> **Task item**
Gather all lines in the entries below that include the word "para".

(Records for processing)

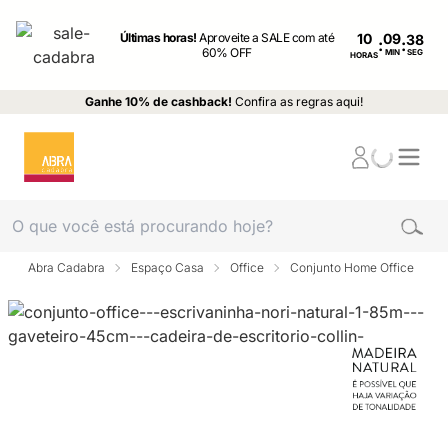
Últimas horas!
Aproveite a SALE com até
10
:
:
60% OFF
MIN
SEG
HORAS
Ganhe 10% de cashback!
Confira as regras aqui!
Abra Cadabra
Espaço Casa
Office
Conjunto Home Office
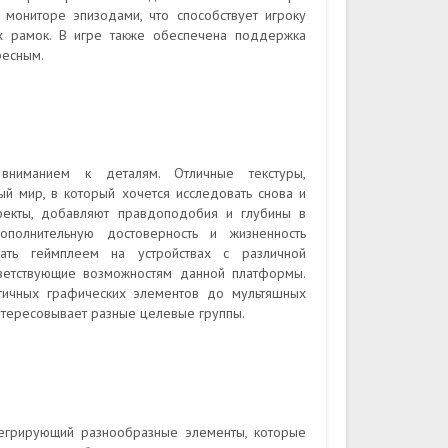
мониторе эпизодами, что способствует игроку
х рамок. В игре также обеспечена поддержка
ресным.
ниманием к деталям. Отличные текстуры,
й мир, в который хочется исследовать снова и
ффекты, добавляют правдоподобия и глубины в
ополнительную достоверность и жизненность
ать геймплеем на устройствах с различной
тветствующие возможностям данной платформы.
стичных графических элементов до мультяшных
нтересовывает разные целевые группы.
тегрирующий разнообразные элементы, которые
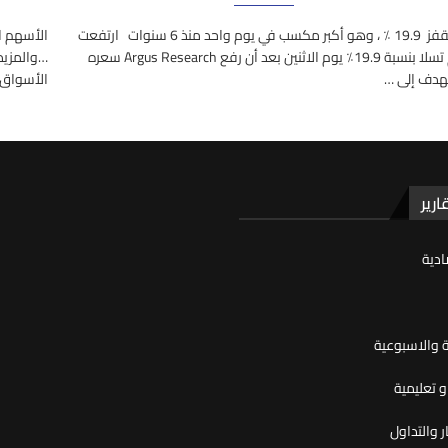
تسلا يقفز 19.9 ٪ ، وهو أكبر مكسب في يوم واحد منذ 6 سنوات ارتفعت
الأسهم ا
أسهم تسلا بنسبة 19.9٪ يوم الاثنين بعد أن رفع Argus Research سعره
…والمزيد
هدف إلى …
الأسواق: Nioأسهم أعلنت شركة 
ارير
ادية
ية والاسبوعية
 تعليمية
ر والتداول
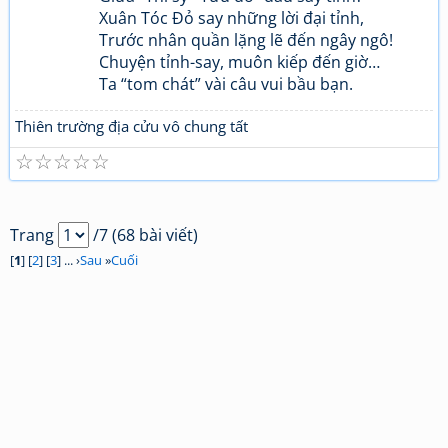
Xuân Tóc Đỏ say những lời đại tỉnh,
Trước nhân quần lặng lẽ đến ngây ngô!
Chuyện tỉnh-say, muôn kiếp đến giờ…
Ta “tom chát” vài câu vui bầu bạn.
Thiên trường địa cửu vô chung tất
☆
☆
☆
☆
☆
Trang
/7 (68 bài viết)
[
1
] [
2
] [
3
] ... ›
Sau
»
Cuối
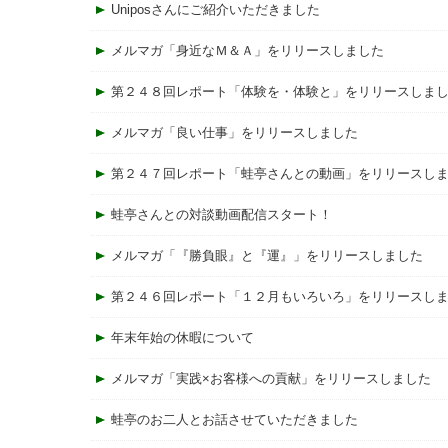
Uniposさんにご紹介いただきました
メルマガ「身近なＭ＆Ａ」をリリースしました
第２４８回レポート「体験を・体験と」をリリースしま
メルマガ「良い仕事」をリリースしました
第２４７回レポート「蛙亭さんとの動画」をリリースし
蛙亭さんとの対談動画配信スタート！
メルマガ「『勝負眼』と『運』」をリリースしました
第２４６回レポート「１２月もいろいろ」をリリースし
年末年始の休暇について
メルマガ「実践×お客様への貢献」をリリースしました
蛙亭のお二人とお話させていただきました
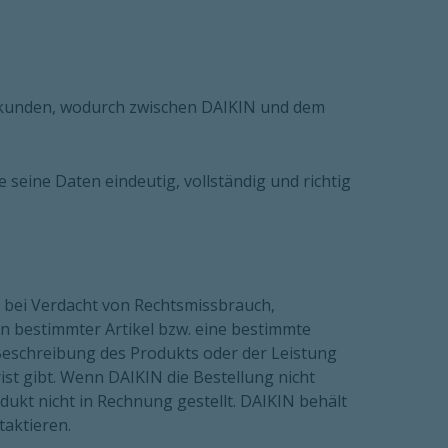
ndkunden, wodurch zwischen DAIKIN und dem
eine Daten eindeutig, vollständig und richtig
e bei Verdacht von Rechtsmissbrauch,
in bestimmter Artikel bzw. eine bestimmte
e Beschreibung des Produkts oder der Leistung
ist gibt. Wenn DAIKIN die Bestellung nicht
ukt nicht in Rechnung gestellt. DAIKIN behält
aktieren.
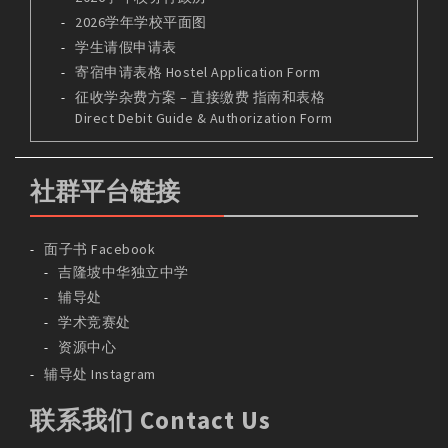
2026学年学校平面图
学生请假申请表
寄宿申请表格 Hostel Application Form
征收学杂费方案 – 直接缴费 指南和表格
Direct Debit Guide & Authorization Form
社群平台链接
面子书 Facebook
吉隆坡中华独立中学
辅导处
学术竞赛处
资源中心
辅导处 Instagram
联系我们 Contact Us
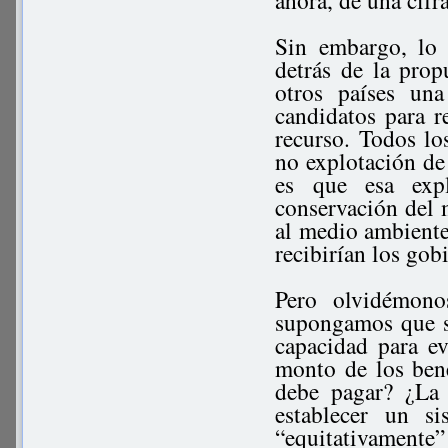
ahora, de una cifr
Sin embargo, lo 
detrás de la prop
otros países una
candidatos para r
recurso. Todos lo
no explotación de
es que esa exp
conservación del 
al medio ambiente
recibirían los gob
Pero olvidémono
supongamos que se
capacidad para ev
monto de los bene
debe pagar? ¿L
establecer un si
“equitativamente”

(End Records for processing)

> **Result of this task**
candidatos para r
capacidad para ev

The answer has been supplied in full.